It is taking a lot longer than I anticipated to bring my accommodation situation to a satisfying post-worthy conclusion. So in the meantime, I’ve been chucking a David Attenborough and observing the natives of my new country.
There are some nationalities that when mentioned instantly bring stereotypes to mind. For instance: Americans are all ignorant and stupid. Brits all have bad teeth. Germans are all humourless robots. French men are all arrogant bastards who smoke and drink too much. Canadians are all awesome and are welcome to crash at my place anytime. Okay, maybe that last one isn’t quite universal.
Despite the Dutch being the first Europeans to discover Australia, I have to confess that prior to moving here, when the Dutch were mentioned it would first take some thought to figure out what country the Dutch were associated with, and even after that my brain wouldn’t form complete sentences. What came to mind was a stream of consciousness that went a little something like this:
Weed. Red light district. Tulips. Bicycles. Windmills. Dykes (hehehe).
Then if I really strained my mental capacity, I’d come up with:
Clogs. Dutch East India Company. Van Gogh. Anne Frank. Rembrandt?
And that’s pretty much as far as I’d get.
Now, I could turn this post into a deep cross-cultural exploration, and expound on how stereotypes merely inhibit the free exchange of ideas and experiences that is so essential to fostering understanding in a multicultural society. But to be perfectly honest, I am many levels of unqualified to make such arguments, as my interactions with native Dutch people thus far have been limited to “I’m sorry, I don’t speak Dutch” and “No, thank you, I don’t need a bag, the cotton buds can fit in my satchel.” So I’m going to give you a list of my initial impressions of the Dutch nationals.
1. The Dutch are all bike riding champions.
If we consider bikes as the modern day horse, then the Dutch are centaurs. They can ride a bike while on the phone. They can ride a bike while smoking. They can ride a bike while eating or drinking. They can ride a bike while turning backwards to look at you and call out incomprehensible comments as they pass you walking on the street (yep, I got cat called by a guy on a bike). Their skills are truly impressive, intimidating and a little irritating for someone who never mastered riding a bike with no hands.
2. The Dutch are all giants.
Now, we all know that in comparison to me, even an average-to-tall person looks like a colossus. And while I have certainly noticed an increase in the number of times I have said “How did s/he get so tall?” to myself while walking past people on the street, I certainly haven’t felt like Gulliver in Brobdingnag. Apparently I must have some form of body dysmorphia where I don’t feel like an ankle biter, because my height disadvantage was illustrated to me in a most amusing manner at the Spui Bilbliotheek. I went to the bathroom, and as I was washing my hands, I looked up to check myself out in the mirror and ensure that I wasn’t stashing lettuce away for later between my teeth. And as I looked up, it was painfully evident that the average height here is much greater, as the top of head didn’t even show in the bottom of the mirror.

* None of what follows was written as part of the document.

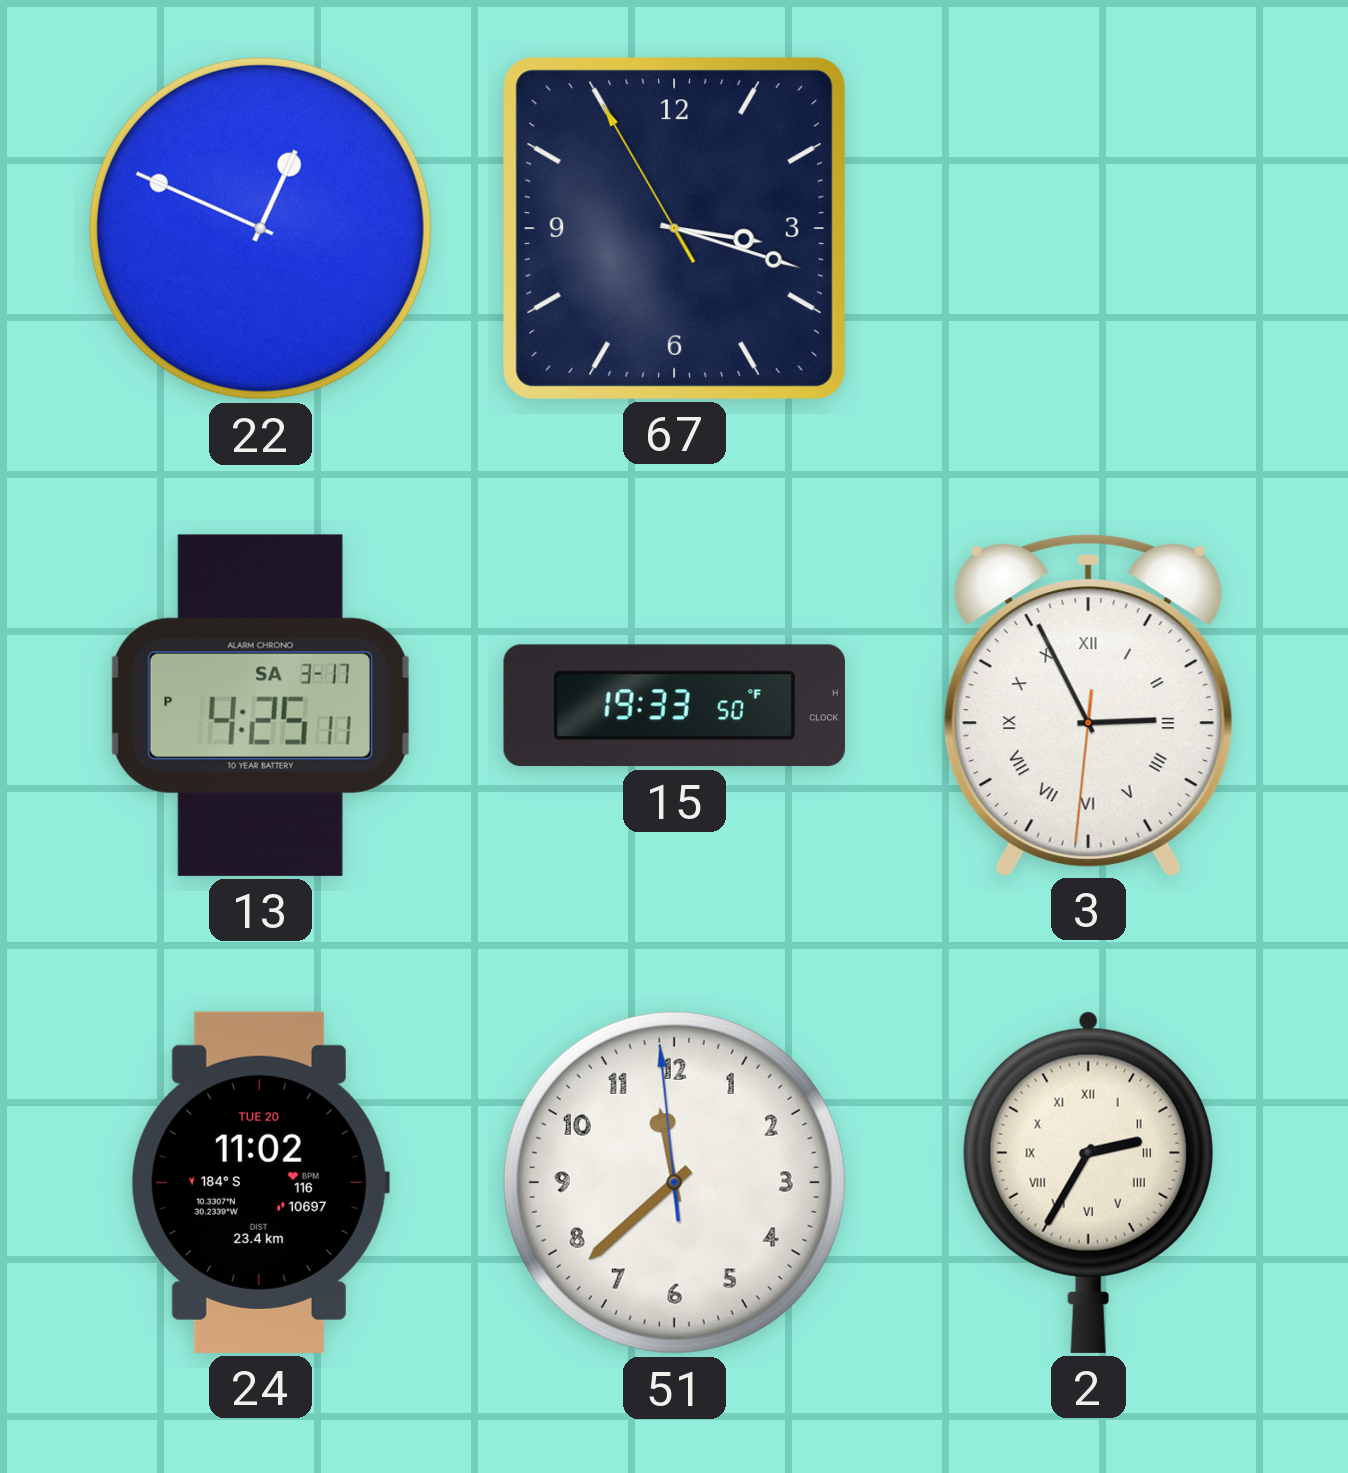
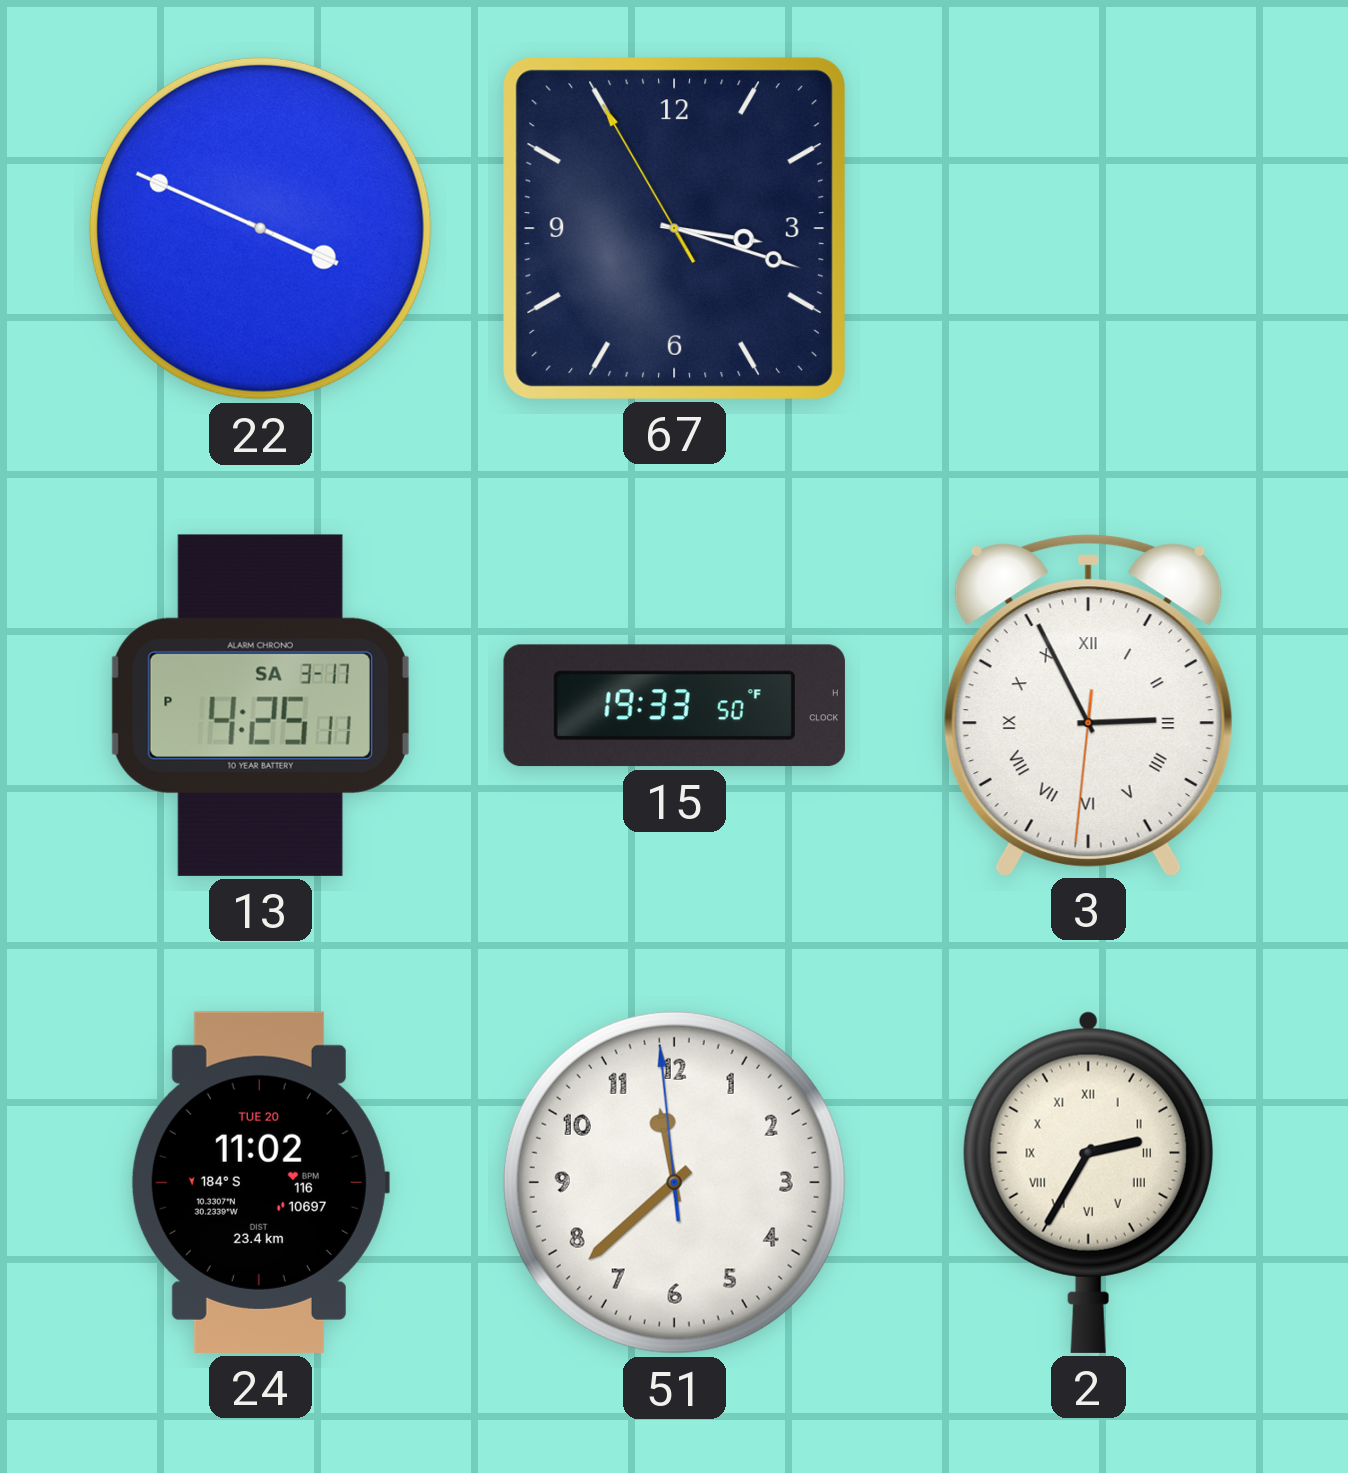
22: 12:49 -> 3:49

3. The Dutch are all linguistic geniuses.
It is a truth universally acknowledged that any Australian in possession of a normal upbringing must be in want of a second language. Nothing has ever made me feel quite as stupid, ignorant and frankly inconsiderate as travelling through Europe and requiring everyone to engage and communicate with me in my native language. So I’ve done my darndest to develop some sort of ability in French and, while my application is still a bit hit and miss, I can at least travel by myself in French-speaking places and not feel like a total twit. Here, however, it’s back to square one. So I face a flurry of incomprehensible sounds like a stunned mullet, blurt out the customary “I’m so sorry, I don’t speak Dutch” and they reply to me in perfect English. Not even mistakes in prepositions. How annoying. Maybe next time I have to buy something I’ll reply with “Je suis désolée, je ne parle pas le Néerlandais”. But their French will probably be perfect as well, and I’ll be exposed as a fraud.
4. The Dutch are all hipsters.
Okay, maybe not all. But with the bike riding, and the number of chinos, male side-parts, glasses, canvas shoes, hair scarves and second hand chic skirts, I can’t help but feel that the Dutch were hipster before hipster was cool.
5. The Dutch have no inhibitions.
Again, probably not categorically true. But there seems to be a lot more spontaneous singing and whistling along to music in shops, a lot more random interaction between groups of people in cafés. And you know when you see someone wearing a really cool dress, or shoes or bag, you just want to go up to them and say “Hey, your dress/shoes/bag is really awesome, keep up the good work”? And you never do, because it might get uncomfortable, so you just try to stare surreptitiously and look away awkwardly if they catch you? Well, not here. How do I know? A lady came up to me the other day to tell me how nice my dress was. Winning.
So I propose a new stereotype.
The Dutch are all uninhibited multilingual bicycle riding hipster giants.